The performance impact

Consider a simple filter operation on a 10-million-row table:

# This filter now runs in parallel by default
result = large_table.where("Price > 100 && Volume > 1000")

In previous versions, Deephaven would process this sequentially. Now it automatically divides the rows among CPU cores, with each core evaluating the filter for its assigned rows simultaneously.

The same applies to column calculations in update and select:

# Column calculations now parallelize by default
result = large_table.update("TotalValue = Price * Quantity")

Do you need to change your code?

Most users: No. If your filters and column expressions are pure calculations — they depend only on their inputs and don't maintain state between rows — you don't need to do anything. Your queries will simply run faster.

Some users: Yes. If your code relies on stateful behavior, you'll need to update it.
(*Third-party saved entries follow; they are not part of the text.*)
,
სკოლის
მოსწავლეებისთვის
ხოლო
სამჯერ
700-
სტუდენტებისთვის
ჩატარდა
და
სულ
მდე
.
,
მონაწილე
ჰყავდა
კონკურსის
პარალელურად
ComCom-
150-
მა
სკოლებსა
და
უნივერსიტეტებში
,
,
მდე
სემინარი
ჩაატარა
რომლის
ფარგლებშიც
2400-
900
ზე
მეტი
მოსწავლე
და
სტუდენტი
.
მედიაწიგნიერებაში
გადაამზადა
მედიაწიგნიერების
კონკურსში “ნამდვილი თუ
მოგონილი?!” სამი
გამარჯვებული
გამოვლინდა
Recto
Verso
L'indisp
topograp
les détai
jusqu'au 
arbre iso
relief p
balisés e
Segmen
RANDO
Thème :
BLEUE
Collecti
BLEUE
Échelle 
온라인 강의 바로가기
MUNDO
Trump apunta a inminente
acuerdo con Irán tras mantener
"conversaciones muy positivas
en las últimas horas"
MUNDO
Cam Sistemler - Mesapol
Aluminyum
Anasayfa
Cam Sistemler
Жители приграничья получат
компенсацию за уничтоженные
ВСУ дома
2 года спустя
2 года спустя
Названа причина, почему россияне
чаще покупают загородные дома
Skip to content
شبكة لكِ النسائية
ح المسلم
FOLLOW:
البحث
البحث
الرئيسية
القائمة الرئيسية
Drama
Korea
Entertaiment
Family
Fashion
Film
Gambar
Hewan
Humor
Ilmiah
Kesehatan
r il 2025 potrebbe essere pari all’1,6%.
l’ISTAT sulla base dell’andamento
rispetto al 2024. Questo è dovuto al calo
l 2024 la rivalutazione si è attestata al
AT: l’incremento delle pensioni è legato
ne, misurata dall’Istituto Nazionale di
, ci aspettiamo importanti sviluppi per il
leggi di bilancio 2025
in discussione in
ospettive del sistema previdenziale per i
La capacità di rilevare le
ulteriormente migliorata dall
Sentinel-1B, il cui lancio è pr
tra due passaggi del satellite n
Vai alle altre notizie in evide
Quick check: Does your code use global variables, depend on row order, or modify external state? If yes, keep reading.

What makes an operation stateless?

An operation is stateless if it:

Doesn't read or modify global variables.
Doesn't depend on which row is processed first.
Produces the same output for the same input, regardless of when or how it runs.

These are all stateless and parallelize safely:

from deephaven import empty_table

# Create a sample table
source = empty_table(100).update(
    [
        "Price = randomDouble(50.0, 150.0)",
        "Quantity = randomInt(1, 100)",
        "FirstName = `User`",
        "LastName = `` + i",
        "Age = randomInt(18, 65)",
        "X = randomDouble(1.0, 100.0)",
    ]
)

# Pure column arithmetic
result1 = source.update("Total = Price * Quantity")

# String manipulation
result2 = source.update("FullName = FirstName + ` ` + LastName")

# Conditional logic
result3 = source.where("Age > 21")

# Built-in functions
result4 = source.update("Squared = sqrt(X)")
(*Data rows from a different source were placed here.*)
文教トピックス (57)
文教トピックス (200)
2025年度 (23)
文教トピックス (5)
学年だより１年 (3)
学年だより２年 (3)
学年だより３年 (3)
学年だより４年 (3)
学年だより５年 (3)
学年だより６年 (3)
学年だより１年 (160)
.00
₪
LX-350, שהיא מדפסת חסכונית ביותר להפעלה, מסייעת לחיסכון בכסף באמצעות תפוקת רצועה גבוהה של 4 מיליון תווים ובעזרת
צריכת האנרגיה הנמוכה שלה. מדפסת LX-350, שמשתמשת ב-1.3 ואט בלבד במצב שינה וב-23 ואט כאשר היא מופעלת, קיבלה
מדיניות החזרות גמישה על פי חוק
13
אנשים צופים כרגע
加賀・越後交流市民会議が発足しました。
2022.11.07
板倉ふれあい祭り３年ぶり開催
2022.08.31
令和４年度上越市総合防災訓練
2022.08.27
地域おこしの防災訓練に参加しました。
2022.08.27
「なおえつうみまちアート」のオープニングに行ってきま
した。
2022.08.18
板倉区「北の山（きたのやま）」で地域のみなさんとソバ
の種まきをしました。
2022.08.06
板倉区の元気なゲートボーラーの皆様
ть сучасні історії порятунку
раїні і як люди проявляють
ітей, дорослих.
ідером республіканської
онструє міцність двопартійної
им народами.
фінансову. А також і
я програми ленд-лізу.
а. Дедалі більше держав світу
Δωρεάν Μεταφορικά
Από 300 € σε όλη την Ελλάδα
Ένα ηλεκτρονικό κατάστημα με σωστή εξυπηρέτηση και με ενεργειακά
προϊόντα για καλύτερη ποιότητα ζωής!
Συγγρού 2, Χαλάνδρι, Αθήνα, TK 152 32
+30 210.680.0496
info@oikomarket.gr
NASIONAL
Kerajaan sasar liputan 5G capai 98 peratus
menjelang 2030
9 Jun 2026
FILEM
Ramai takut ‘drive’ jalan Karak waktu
Example: A stateful operation that breaks

# BEFORE 41: This worked because operations were sequential by default
counter = 0


def get_and_increment():
    global counter
    counter += 1
    return counter


# In version 41+, this produces incorrect results!
result = table.update("ID = get_and_increment()")

With parallel execution, multiple threads increment counter simultaneously. You'll see gaps in the sequence, duplicate values, or values that don't follow the expected pattern.

How to force sequential execution

If you have legitimately stateful operations, use .with_serial() to force rows to be processed one at a time, in order:

from deephaven.table import Selectable
from deephaven import empty_table

counter = 0


def get_and_increment():
    global counter
    counter += 1
    return counter


# Force serial execution with .with_serial()
col = Selectable.parse("ID = get_and_increment()").with_serial()
result = empty_table(1_000_000).update(col)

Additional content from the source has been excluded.